- Task details: Extract the lines up to and including the one that contains "1. Meditation and Mindfulness", starting with the first line of the entries below, and omit the pictures.

- Data to use:
+ + + +

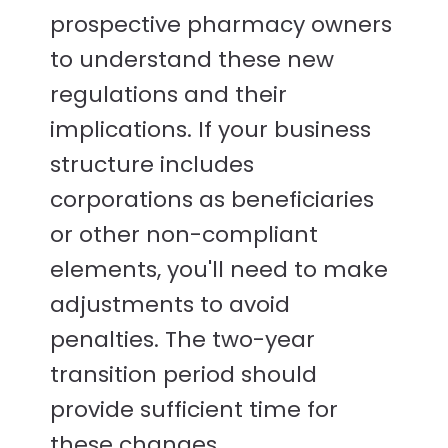
prospective pharmacy owners
to understand these new
regulations and their
implications. If your business
structure includes
corporations as beneficiaries
or other non-compliant
elements, you'll need to make
adjustments to avoid
penalties. The two-year
transition period should
provide sufficient time for
these changes.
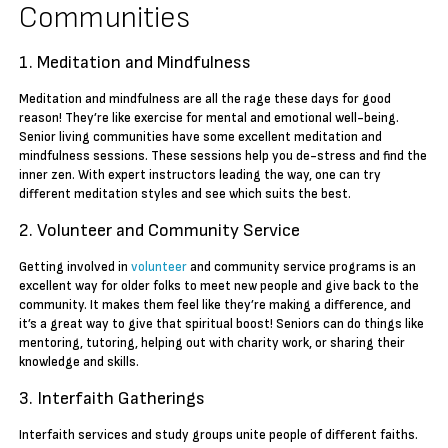
Communities
1. Meditation and Mindfulness
Meditation and mindfulness are all the rage these days for good
reason! They’re like exercise for mental and emotional well-being.
Senior living communities have some excellent meditation and
mindfulness sessions. These sessions help you de-stress and find the
inner zen. With expert instructors leading the way, one can try
different meditation styles and see which suits the best.
2. Volunteer and Community Service
Getting involved in
volunteer
and community service programs is an
excellent way for older folks to meet new people and give back to the
community. It makes them feel like they’re making a difference, and
it’s a great way to give that spiritual boost! Seniors can do things like
mentoring, tutoring, helping out with charity work, or sharing their
knowledge and skills.
3. Interfaith Gatherings
Interfaith services and study groups unite people of different faiths.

+ + + +

- Written response:
prospective pharmacy owners
to understand these new
regulations and their
implications. If your business
structure includes
corporations as beneficiaries
or other non-compliant
elements, you'll need to make
adjustments to avoid
penalties. The two-year
transition period should
provide sufficient time for
these changes.
Communities
1. Meditation and Mindfulness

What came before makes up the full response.